Since $\theta$ is in quadrant I, $sin~\theta$ is positive.
We can find the value of $sin~\theta$:
$cos~2\theta = 1-2~sin^2~\theta$
$sin^2~\theta = \frac{1-cos~2\theta}{2}$
$sin`\theta = \sqrt{\frac{1-cos~2\theta}{2}}$
$sin~\theta = \sqrt{\frac{1-(-\frac{3}{4})}{2}}$
$sin~\theta = \sqrt{\frac{(\frac{7}{4})}{2}}$
$sin~\theta = \sqrt{\frac{7}{8}}$
$sin~\theta = \frac{\sqrt{7}}{2\sqrt{2}}\cdot \frac{\sqrt{2}}{\sqrt{2}}$
$sin~\theta = \frac{\sqrt{14}}{4}$
Since $\theta$ is in quadrant I, $cos~\theta$ is positive.

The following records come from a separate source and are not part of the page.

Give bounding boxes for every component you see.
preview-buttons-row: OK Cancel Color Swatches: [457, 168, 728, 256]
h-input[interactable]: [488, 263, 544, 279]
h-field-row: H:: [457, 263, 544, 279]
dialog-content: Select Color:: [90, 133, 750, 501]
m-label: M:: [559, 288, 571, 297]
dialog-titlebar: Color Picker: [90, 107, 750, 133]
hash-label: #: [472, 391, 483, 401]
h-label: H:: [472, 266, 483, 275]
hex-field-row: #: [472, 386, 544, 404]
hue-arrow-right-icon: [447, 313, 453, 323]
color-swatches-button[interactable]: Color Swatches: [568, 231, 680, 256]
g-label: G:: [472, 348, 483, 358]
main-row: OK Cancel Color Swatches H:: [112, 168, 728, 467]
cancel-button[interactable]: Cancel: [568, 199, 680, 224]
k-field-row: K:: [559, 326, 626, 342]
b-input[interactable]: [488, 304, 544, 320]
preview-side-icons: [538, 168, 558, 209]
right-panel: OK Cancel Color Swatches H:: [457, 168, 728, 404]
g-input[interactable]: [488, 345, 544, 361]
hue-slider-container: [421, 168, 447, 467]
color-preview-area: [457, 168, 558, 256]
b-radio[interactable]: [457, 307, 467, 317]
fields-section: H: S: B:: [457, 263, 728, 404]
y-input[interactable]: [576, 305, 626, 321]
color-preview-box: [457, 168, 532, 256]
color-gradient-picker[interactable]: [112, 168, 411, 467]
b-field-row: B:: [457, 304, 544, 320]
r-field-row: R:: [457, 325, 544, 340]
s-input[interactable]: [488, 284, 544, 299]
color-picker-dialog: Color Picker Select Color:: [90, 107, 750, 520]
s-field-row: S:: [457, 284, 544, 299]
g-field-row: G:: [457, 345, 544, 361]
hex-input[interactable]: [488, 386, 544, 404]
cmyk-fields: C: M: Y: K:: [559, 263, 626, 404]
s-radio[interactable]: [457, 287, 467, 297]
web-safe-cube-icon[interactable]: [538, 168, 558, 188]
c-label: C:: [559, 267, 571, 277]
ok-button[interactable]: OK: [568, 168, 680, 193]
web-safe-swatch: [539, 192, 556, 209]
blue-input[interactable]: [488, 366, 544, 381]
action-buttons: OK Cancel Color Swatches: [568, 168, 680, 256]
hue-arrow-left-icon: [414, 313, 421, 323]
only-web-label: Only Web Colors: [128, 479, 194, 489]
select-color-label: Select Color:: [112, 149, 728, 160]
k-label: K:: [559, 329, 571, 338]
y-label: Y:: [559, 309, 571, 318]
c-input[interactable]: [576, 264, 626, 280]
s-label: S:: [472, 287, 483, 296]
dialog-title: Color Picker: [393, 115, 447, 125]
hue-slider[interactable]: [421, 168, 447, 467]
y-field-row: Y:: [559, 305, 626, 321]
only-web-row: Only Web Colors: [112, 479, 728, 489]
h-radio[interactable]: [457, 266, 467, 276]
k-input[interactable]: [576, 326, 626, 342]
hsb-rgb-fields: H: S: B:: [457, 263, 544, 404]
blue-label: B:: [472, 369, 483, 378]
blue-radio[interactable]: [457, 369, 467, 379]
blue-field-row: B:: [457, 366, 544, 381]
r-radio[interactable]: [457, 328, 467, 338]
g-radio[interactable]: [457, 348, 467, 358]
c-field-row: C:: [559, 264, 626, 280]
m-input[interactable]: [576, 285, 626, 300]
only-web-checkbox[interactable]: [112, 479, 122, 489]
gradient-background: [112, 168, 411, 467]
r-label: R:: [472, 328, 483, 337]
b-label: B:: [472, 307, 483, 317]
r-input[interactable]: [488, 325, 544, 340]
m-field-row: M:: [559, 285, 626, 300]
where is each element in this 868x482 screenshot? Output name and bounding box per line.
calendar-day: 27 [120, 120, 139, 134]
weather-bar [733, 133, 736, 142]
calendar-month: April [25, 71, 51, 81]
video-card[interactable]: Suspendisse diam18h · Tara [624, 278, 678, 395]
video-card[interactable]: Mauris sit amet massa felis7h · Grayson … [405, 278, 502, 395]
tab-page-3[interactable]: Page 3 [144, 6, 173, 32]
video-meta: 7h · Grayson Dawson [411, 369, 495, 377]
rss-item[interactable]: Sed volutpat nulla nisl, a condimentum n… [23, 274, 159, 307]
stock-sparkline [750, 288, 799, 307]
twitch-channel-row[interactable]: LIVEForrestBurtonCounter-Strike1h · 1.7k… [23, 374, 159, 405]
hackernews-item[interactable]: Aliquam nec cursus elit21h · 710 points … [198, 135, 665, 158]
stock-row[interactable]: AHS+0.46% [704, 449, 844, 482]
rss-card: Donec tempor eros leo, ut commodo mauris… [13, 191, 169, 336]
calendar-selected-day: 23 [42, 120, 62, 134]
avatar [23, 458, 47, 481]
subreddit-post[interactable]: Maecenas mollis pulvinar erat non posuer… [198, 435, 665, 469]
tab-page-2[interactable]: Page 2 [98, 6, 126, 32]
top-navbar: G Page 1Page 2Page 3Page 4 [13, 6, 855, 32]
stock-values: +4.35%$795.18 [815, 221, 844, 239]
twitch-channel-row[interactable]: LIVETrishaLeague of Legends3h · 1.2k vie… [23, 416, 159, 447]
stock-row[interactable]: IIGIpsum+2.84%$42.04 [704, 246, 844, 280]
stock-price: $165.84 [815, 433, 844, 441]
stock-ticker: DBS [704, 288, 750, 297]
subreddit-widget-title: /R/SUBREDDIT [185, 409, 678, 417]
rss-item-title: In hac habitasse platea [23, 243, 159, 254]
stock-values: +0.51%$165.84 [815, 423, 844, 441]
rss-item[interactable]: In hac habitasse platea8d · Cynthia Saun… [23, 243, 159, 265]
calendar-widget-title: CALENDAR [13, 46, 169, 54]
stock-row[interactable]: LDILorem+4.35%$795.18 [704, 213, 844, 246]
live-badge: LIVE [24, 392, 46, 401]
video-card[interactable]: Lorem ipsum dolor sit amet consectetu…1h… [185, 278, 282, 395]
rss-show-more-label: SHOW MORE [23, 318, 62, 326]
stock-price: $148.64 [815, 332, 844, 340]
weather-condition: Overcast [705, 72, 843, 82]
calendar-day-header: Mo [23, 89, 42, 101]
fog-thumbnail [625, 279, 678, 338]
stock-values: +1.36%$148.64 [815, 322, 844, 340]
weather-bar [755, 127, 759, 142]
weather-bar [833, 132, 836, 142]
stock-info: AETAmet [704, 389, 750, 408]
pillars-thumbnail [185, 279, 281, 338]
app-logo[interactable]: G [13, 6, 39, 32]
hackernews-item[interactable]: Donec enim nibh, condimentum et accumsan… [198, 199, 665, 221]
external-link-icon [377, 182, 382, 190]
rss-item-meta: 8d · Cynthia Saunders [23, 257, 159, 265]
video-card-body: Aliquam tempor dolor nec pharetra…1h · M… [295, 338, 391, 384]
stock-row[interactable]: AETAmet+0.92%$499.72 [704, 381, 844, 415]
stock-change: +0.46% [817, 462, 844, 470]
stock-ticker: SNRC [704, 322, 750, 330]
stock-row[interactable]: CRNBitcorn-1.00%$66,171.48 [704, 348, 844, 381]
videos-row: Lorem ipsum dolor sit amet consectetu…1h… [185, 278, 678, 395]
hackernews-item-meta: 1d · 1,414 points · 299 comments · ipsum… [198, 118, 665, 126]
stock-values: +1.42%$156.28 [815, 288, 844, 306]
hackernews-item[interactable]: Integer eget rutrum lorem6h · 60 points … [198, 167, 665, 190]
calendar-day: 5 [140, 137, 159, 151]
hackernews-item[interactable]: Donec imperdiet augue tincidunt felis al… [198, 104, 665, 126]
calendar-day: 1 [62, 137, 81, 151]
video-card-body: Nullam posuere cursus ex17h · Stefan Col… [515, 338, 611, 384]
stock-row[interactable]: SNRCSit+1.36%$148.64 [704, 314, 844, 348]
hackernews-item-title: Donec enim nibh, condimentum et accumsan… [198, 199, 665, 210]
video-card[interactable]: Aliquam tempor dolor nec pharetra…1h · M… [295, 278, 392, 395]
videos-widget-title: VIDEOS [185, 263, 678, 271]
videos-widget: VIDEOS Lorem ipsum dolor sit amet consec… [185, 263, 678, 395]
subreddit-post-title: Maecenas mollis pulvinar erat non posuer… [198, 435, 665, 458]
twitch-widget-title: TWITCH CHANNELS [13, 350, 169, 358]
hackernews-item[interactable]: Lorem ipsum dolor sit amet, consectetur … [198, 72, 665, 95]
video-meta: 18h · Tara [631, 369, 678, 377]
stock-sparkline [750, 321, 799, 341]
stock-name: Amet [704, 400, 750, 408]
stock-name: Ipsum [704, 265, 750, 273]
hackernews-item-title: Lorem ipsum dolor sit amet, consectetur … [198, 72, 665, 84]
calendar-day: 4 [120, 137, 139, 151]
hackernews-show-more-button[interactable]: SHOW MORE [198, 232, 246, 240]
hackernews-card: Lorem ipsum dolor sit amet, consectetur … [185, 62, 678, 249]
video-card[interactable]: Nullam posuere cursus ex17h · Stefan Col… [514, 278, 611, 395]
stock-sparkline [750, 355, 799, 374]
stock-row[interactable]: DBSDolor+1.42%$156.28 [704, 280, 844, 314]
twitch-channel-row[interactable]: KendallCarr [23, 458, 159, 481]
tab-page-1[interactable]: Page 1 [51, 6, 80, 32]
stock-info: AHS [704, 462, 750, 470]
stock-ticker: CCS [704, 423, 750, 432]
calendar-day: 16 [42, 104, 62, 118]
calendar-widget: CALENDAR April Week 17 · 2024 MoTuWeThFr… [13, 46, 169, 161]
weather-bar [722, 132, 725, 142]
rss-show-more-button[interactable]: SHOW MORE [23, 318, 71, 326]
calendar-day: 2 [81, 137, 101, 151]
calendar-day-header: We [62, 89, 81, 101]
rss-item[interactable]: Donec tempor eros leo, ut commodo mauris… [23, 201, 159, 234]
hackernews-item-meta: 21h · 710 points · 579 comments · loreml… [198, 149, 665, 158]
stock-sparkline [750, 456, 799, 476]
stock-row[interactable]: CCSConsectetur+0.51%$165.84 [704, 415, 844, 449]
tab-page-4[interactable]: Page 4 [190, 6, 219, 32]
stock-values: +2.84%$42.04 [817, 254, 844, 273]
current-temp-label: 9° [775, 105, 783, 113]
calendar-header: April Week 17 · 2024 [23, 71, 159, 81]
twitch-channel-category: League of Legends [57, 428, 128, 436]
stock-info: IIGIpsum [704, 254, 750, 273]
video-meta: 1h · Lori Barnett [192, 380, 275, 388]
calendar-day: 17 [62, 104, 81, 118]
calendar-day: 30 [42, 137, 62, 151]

We can find the value of $cos~\theta$:
$cos~2\theta = 2~cos^2~\theta-1$
$cos^2~\theta = \frac{1+cos~2\theta}{2}$
$cos~\theta = \sqrt{\frac{1+cos~2\theta}{2}}$
$cos~\theta = \sqrt{\frac{1+(-\frac{3}{4})}{2}}$
$cos~\theta = \sqrt{\frac{(\frac{1}{4})}{2}}$
$cos~\theta = \sqrt{\frac{1}{8}}$
$cos~\theta = \frac{1}{2\sqrt{2}}\cdot \frac{\sqrt{2}}{\sqrt{2}}$
$cos~\theta = \frac{\sqrt{2}}{4}$